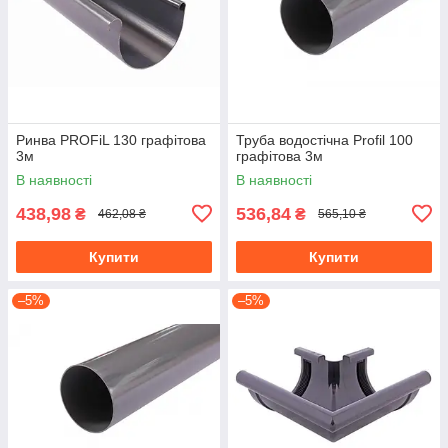
Ринва PROFiL 130 графітова
Труба водостічна Profil 100
3м
графітова 3м
В наявності
В наявності
438,98
536,84
₴
₴
462,08 ₴
565,10 ₴
Купити
Купити
–5%
–5%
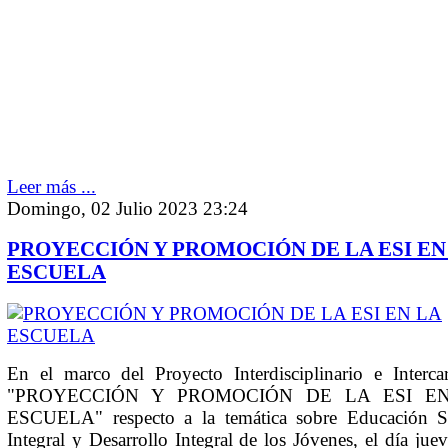
Leer más ...
Domingo, 02 Julio 2023 23:24
PROYECCIÓN Y PROMOCIÓN DE LA ESI EN
ESCUELA
En el marco del Proyecto Interdisciplinario e Intercar
"PROYECCIÓN Y PROMOCIÓN DE LA ESI E
ESCUELA" respecto a la temática sobre Educación S
Integral y Desarrollo Integral de los Jóvenes, el día jue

● **Task details**
Please set down the records above word for word and omit their pictures.

● **Answer to this task**
Ринва PROFiL 130 графітова
Труба водостічна Profil 100
3м
графітова 3м
В наявності
В наявності
438,98
536,84
₴
₴
462,08 ₴
565,10 ₴
Купити
Купити
–5%
–5%
Leer más ...
Domingo, 02 Julio 2023 23:24
PROYECCIÓN Y PROMOCIÓN DE LA ESI EN
ESCUELA
En el marco del Proyecto Interdisciplinario e Intercar
"PROYECCIÓN Y PROMOCIÓN DE LA ESI E
ESCUELA" respecto a la temática sobre Educación S
Integral y Desarrollo Integral de los Jóvenes, el día jue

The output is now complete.